Monday, September 4, 2023

From “Puncheries” to Punch Ladles

A reproduction Monteith punch bowl. ~ “Monteith,” according to Judith Martin, “was a Scot who made great punch and wore a scallop-bottomed coat. His name adorns a punch bowl with a scalloped edge on which you can hang the punch glasses to chill on ice before you make the punch.”

Punch-Bowls: Punch bowls of silver are to be noted in most important plate inventories from 1670 until 1820. They were costly to make, the wide-mouthed bowl, measuring 11 to 21 inches in diameter, being raised from a flat disc of silver plate. Three twelve-inch examples struck with the London hallmark for 1666 are in the plate collection of the Skinners' Company.

Early punch bowls followed the pattern of oriental porcelain bowls, being very shallow and very open.
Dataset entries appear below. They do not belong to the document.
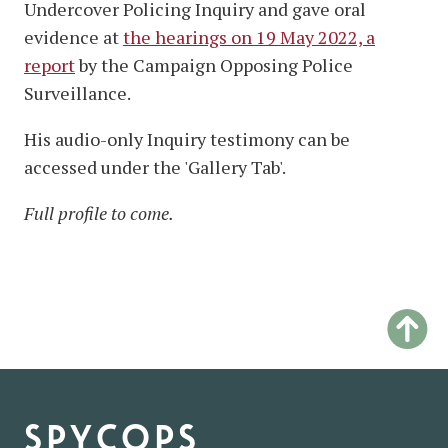
Undercover Policing Inquiry and gave oral
evidence at
the hearings on 19 May 2022, a
report
by the Campaign Opposing Police
Surveillance.
His audio-only Inquiry testimony can be
accessed under the 'Gallery Tab'.
Full profile to come.
spycops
Heavy plate was used and the body was more or less a section of a sphere with a plain smooth surface inside and out, not even the rim having any moulding to strengthen it, and was supported on a low, plainly moulded collar foot-ring. In the larger sizes, holding as much as four gallons, the design included two ring handles on the body. The only decoration until about 1715 was an engraved coat of arms or a crest enclosed in a wide border composed of scrells, foliage, flowers and other fashionable motifs. By the end of the seventeenth century it was customary for the rim to be strengthened with a narrow, light rim-moulding, or with a gadrooned or rope pattern edge.

Queen Anne punch bowls introduced a slight elaboration in form: the bowl opening was less expansive than before, and below the rim might be embossed a wide border of vine leaves and fruit, or other ornament. The moulding of the foot-ring was slightly deeper than during the previous century.

Although a considerable number of Georgian punch bowls appear to have been plain-surfaced others were embossed with fluting, which might be wide or narrow, flat-faced or rounded. Melon-shaped flutes are also found, narrow at the base, rising with a right-hand twist and broadening at the rim. Alternate flutes might be heavily embossed with leaf and floral designs. From about 1730 a short spool-shaped stem was placed between foot-ring and bowl, thus lifting the bowl higher from the table. This stem became deeper as the century advanced and the lower ring might be gadrooned. 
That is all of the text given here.